De facto, hidratação e alimentação durante as nossas pedaladas não é algo que se deva ignorar, sendo que a sua importância aumenta na mesma proporção da exigência, regularidade e distância, destas mesmas pedaladas.
Pedalar para mim é um prazer e mais uma oportunidade de me manter em forma. Nunca pedalei com propósitos de emagrecimento, mas entre quem o faz, e não querendo generalizar, há uma certa ideia de que quanto mais debilitarmos o corpo melhor, quando deveria ser precisamente o contrário, para se conseguir atingir os níveis ideais de rendimento e equilíbrio. Um corpo ativo, bem hidratado e alimentado vai responder melhor às solicitações físicas, o que levará a melhores e mais rápidos resultados.

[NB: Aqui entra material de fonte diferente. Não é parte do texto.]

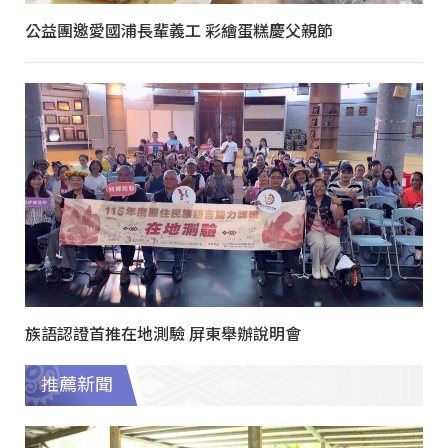
公益團邀愛國浦長輩義工 彩繪蛋糕慶父親節
族語認證首推在地測驗 屏東舉辦說明會
推薦新聞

O que não faltam são opções neste campo, mas para a hidratação a água será sempre a base e para a alimentação a conjugação certa de alimentos ricos em hidratos (simples e complexos), proteínas e gorduras.
A bicicleta anda com a nossa energia (trabalho de força e movimento exercido nos pedais), portanto, o nosso corpo assume a posição de motor. Assim, precisa de combustível de qualidade e em quantidade necessária para funcionar à altura do que lhe é exigido.
Se calhar esta analogia não é a mais consensual, já que nos remete para o ramo automóvel, mas aqui estamos a falar só de eficiência e ganhos: Gasto de calorias, tonificação muscular e zero emissões de gases poluentes.